EXTRACTED DATA>
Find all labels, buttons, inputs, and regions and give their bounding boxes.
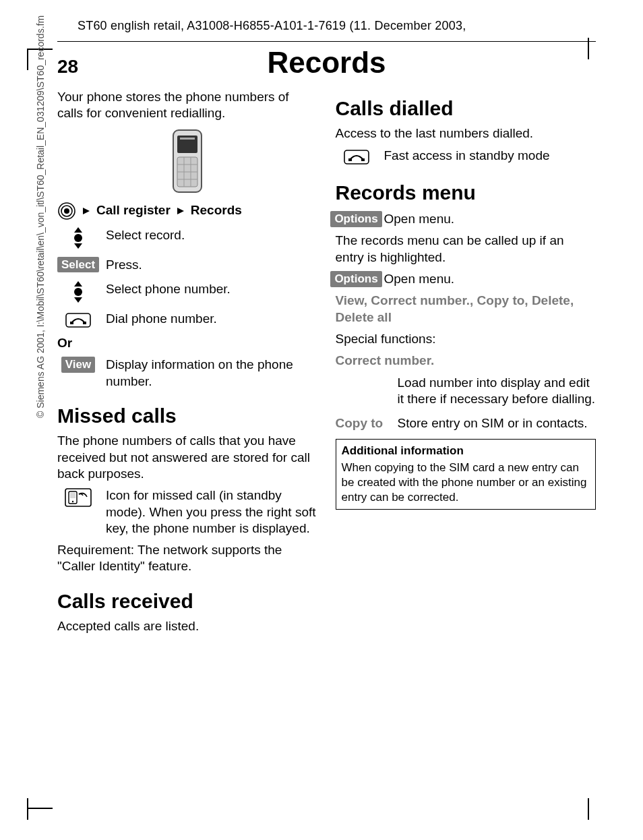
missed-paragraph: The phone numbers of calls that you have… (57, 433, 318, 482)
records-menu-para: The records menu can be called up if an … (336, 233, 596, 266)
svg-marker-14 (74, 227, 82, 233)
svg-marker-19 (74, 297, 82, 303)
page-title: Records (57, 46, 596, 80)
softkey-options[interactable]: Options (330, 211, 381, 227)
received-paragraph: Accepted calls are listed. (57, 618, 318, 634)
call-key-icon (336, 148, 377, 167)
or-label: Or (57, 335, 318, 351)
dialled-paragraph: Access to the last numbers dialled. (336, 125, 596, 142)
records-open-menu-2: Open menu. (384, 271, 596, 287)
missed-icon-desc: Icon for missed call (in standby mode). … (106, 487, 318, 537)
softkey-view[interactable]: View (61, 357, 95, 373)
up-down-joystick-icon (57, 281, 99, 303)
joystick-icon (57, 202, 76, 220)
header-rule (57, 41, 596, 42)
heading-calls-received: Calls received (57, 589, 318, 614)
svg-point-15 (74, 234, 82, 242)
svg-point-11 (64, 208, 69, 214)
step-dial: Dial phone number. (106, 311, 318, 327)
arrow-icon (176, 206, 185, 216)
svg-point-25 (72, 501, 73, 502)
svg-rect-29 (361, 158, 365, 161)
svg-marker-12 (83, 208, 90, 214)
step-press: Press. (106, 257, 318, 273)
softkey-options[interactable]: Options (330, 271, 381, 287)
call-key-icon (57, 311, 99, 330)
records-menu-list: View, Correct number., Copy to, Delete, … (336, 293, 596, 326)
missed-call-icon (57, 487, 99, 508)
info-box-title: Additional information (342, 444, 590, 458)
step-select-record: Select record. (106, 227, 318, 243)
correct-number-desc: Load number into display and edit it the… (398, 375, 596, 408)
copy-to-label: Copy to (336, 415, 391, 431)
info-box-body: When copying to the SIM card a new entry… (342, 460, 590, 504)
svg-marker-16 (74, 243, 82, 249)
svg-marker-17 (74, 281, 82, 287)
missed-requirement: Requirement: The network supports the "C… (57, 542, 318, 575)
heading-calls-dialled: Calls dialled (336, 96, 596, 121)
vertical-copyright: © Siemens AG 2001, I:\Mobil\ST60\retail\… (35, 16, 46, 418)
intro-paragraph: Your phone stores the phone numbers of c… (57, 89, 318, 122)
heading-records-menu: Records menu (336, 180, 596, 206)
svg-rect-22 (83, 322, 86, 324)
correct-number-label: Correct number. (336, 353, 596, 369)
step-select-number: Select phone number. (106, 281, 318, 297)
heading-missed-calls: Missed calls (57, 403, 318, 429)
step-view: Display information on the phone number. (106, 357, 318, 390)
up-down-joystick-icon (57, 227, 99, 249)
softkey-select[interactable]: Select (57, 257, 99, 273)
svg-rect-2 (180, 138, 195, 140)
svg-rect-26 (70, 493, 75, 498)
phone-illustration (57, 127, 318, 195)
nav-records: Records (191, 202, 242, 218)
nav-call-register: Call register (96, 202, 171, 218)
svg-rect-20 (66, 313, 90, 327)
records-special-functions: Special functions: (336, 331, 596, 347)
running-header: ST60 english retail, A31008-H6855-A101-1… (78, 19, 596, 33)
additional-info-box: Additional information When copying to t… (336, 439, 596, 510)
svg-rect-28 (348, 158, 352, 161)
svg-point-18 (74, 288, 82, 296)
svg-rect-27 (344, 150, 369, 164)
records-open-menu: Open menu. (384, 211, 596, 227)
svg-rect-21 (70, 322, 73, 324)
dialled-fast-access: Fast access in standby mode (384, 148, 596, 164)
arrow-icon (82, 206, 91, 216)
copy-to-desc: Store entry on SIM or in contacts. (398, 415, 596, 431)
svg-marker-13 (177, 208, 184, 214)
--
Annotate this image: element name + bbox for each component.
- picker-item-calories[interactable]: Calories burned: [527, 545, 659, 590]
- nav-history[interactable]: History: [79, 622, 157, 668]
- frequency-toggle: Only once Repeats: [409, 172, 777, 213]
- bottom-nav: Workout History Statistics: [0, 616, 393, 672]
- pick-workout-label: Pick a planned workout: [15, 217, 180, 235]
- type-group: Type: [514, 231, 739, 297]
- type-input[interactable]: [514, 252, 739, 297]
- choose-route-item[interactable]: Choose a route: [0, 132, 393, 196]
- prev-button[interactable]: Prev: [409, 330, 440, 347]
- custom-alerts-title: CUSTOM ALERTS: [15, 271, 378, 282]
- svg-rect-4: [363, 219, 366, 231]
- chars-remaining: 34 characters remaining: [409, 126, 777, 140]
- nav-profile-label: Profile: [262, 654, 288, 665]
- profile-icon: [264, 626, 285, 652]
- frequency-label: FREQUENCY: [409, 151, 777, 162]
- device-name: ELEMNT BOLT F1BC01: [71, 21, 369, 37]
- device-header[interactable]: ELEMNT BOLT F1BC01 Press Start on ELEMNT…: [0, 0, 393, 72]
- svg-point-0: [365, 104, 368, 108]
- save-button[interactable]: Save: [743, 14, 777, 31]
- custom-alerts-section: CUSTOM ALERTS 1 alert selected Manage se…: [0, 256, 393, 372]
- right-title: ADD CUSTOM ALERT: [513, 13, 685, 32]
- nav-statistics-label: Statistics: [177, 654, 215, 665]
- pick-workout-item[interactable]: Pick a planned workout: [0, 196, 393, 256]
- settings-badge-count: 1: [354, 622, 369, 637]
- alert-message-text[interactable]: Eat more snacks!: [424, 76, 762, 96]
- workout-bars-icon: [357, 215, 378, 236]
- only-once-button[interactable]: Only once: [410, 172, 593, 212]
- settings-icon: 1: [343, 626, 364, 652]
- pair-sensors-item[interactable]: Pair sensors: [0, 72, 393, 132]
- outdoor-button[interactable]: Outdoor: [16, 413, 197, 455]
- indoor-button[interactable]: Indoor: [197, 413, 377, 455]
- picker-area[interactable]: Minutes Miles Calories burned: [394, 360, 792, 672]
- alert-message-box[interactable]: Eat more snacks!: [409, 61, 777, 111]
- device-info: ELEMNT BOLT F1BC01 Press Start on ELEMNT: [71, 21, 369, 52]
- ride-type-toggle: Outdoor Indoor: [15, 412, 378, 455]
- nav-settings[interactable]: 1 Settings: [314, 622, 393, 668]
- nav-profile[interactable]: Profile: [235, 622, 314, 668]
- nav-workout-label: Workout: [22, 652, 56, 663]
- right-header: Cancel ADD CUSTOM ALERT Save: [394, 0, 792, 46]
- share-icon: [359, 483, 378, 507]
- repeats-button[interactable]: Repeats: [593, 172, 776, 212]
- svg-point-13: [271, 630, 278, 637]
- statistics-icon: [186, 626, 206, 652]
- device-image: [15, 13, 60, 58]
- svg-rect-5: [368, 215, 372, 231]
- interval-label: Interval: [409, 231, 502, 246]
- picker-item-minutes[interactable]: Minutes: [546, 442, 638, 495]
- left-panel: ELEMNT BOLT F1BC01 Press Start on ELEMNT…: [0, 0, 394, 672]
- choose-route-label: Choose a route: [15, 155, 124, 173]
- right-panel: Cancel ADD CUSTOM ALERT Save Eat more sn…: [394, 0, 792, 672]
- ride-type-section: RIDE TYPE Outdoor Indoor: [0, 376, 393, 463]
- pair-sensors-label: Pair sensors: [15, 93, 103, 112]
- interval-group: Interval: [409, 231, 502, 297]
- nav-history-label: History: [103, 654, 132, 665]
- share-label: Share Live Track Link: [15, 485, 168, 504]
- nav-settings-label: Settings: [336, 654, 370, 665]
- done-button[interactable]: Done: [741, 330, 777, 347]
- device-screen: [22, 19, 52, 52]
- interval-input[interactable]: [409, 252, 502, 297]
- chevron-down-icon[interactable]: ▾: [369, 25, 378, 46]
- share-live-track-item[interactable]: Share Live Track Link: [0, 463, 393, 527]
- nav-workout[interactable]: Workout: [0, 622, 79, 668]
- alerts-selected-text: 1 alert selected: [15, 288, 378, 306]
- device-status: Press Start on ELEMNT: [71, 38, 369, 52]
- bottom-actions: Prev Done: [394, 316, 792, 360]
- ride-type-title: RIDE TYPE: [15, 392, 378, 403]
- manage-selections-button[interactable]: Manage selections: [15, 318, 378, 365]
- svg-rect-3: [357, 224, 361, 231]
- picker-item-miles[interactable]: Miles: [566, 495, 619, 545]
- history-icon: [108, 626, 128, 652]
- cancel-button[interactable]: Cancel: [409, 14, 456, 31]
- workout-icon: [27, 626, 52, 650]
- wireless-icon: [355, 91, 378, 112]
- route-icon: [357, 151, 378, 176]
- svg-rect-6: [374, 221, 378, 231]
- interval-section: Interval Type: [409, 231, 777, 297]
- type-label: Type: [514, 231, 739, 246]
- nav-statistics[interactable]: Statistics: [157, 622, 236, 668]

HOW TO COMPLETE THIS TASK>
For each line above that contains "toggle", make a copy.

SOLUTION FOR THIS EXERCISE>
- frequency-toggle: Only once Repeats: [409, 172, 777, 213]
- ride-type-toggle: Outdoor Indoor: [15, 412, 378, 455]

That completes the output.